We all spend time worrying about the betterment of credit score and credit report, but what we hardly care to know or assess is the importance of our bankruptcy risk score. Although in use for over the last two decades, bankruptcy risk score is still not talked about much by the consumers. However, its importance is undeniable and needs to be considered, especially if you are hunting for credit.
Bankruptcy risk score or simply bankruptcy risk is referred to as the extent of your likelihood for bankruptcy filing. Being closely tied to credit score, it simply indicates whether you have the ability to meet your existing obligations or not.
Both individuals and businesses are evaluated on the basis of the bankruptcy risk they possess, before their credit application is granted. Regardless of the type of credit you apply for, your prospective creditor would thoroughly take your bankruptcy risk into consideration.
How is the level of bankruptcy risk evaluated?

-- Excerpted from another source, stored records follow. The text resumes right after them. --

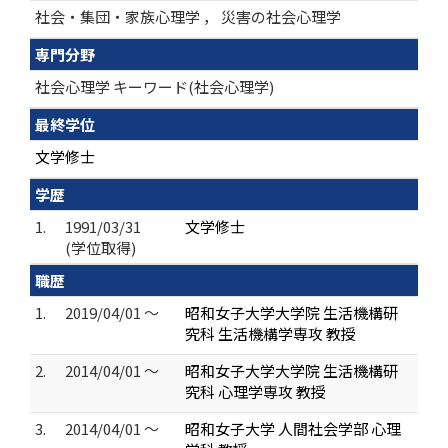
社会・集団・家族心理学 ， 災害の社会心理学
専門分野
社会心理学 キーワード(社会心理学)
最終学位
文学修士
学歴
1.
1991/03/31
文学修士
(学位取得)
職歴
1.
2019/04/01 ～
昭和女子大学大学院 生活機構研
究科 生活機構学専攻 教授
2.
2014/04/01 ～
昭和女子大学大学院 生活機構研
究科 心理学専攻 教授
3.
2014/04/01 ～
昭和女子大学 人間社会学部 心理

As mentioned earlier, bankruptcy score is closely tied to credit score. But unlike credit scores, you cannot obtain your bankruptcy credit score from the credit bureaus. Therefore, creditors evaluate the level of your bankruptcy risk by analyzing certain crucial aspects of your credit report meticulously:
•Primarily, they will take your credit score into account. The better the credit score, the lesser the bankruptcy risk.
•How you managed your credit in the past, especially in times financial crisis. Responsible handling of credit in the past testifies to your credit worthiness. The more credit worthy you are, the less is your bankruptcy risk.
•Whether you have followed the terms and conditions associated with the financial agreement properly or not. Creditors always prefer to establish business relations with consumers who are highly likely to abide by all the terms and conditions of the agreement.
•The creditor might also want to have a word with you personally in order to learn about the specific financial situations that you have undergone in the past. This will throw some more light on your bankruptcy risk.
A thorough look into these aspects will help your prospective creditor decide the extent of your bankruptcy risk. The investigation would also help the creditor evaluate the internal score approach to decide if you are really safe as a borrower or not.
If your bankruptcy risks are estimated to be high, the creditor is likely to demand a high interest rate in order to approve your credit application, because you will be considered a high risk debtor.
How should you minimize your bankruptcy risk?
You can’t minimize your bankruptcy risk overnight. You need to work on it the right way in order to lower it:
•Get hold of the copies of your credit report from all the credit bureaus.
•Review your credit reports thoroughly. If you find any discrepancies, do get your reports validated and verified. Also get the correct information updated on your report. Make sure you get all of it done before you apply for the credit.
•If any recent financial upheaval has added negative items to your credit report, then you should take the required measures to clear the items as soon as possible, and balance them with the reports of your on-time debt payments.
It is true that no strategy would do miracles to your credit report and bankruptcy risks. But, by carefully adhering to a prudent risk minimizing strategy, you can gradually re-establish your credit worthiness that will get you lower interests on your mortgages, credit cards and other loans.